La comunità di destino verte a neutralizzare l’egoismo, piegandolo al servizio del bene comune, mentre l’interdipendenza crea, quasi automaticamente l’aiuto scambievole. Quando La Fontaine scrive che “se il tuo vicino viene a morire, è su di te che cade il fardello” presuppone l’esistenza di destini solidali. Gustave Thibon (1903-2001, nella foto qui sotto), in Diagnosi (1940), aveva ben compreso e scritto tutto questo: “Uno stato sociale è sano nella misura in cui tende a diminuire la tensione tra l’interesse e il dovere, è malsano nella misura in cui tende ad aggravarla“.

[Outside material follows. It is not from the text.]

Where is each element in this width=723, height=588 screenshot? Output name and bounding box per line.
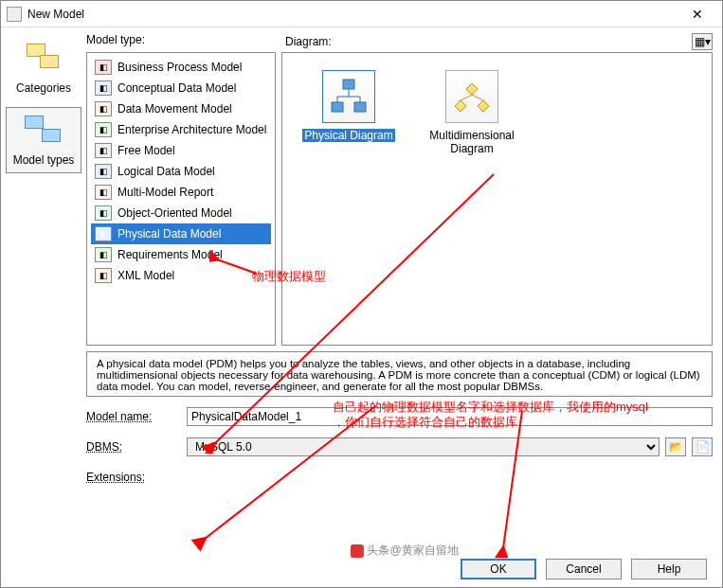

La soppressione della comunità di destino, voluta dal globalismo e dal mondialismo, distrugge il senso solidale dell’aiuto comunitario, distrugge i legami sociali, abbandona a se stesse le masse umane esponendole a tutti i risucchi di un egoismo senza contrappeso. Queste situazioni vengono, d’altronde, fin troppo confermate dallo spettacolo della società attuale, che ha ucciso Dio, dissolto la Patria e trasformato la famiglia, sciogliendo quella continuità vivente tra gli individui nello spazio e le generazioni nel tempo. Gli uomini disuniti come automi e privi di quella gerarchia che è principio naturale, ma odiato dal liberal-socialismo, disperdono i loro sforzi e producono solo opere di corto respiro, senza legame e senza unità. E’ in epoche come il Medioevo, in cui le differenze sociali e i privilegi erano portati alla loro suprema espressione, che gli uomini hanno vissuto con la massima profondità la loro comunità di destino. L’invidia, tipica dello spirito social-comunista distrugge l’armonia della comunità di destino, che è l’antidoto all’egualitarismo.

Tutto quanto è local, invece, favorisce la società di destino in una vera presa di coscienza del “noi” e del superamento dell’ “io”, figlio della cultura liberale. In tutti i campi, l’attaccamento al dato sensibile precede e condiziona l’amore dello spirituale e dell’universale. Perciò la comunità di destino è in grado di rispondere concretamente alle Sacre Scritture, laddove si dice: “Chi non ama suo fratello che vede, come potrà amare Dio che non vede?“.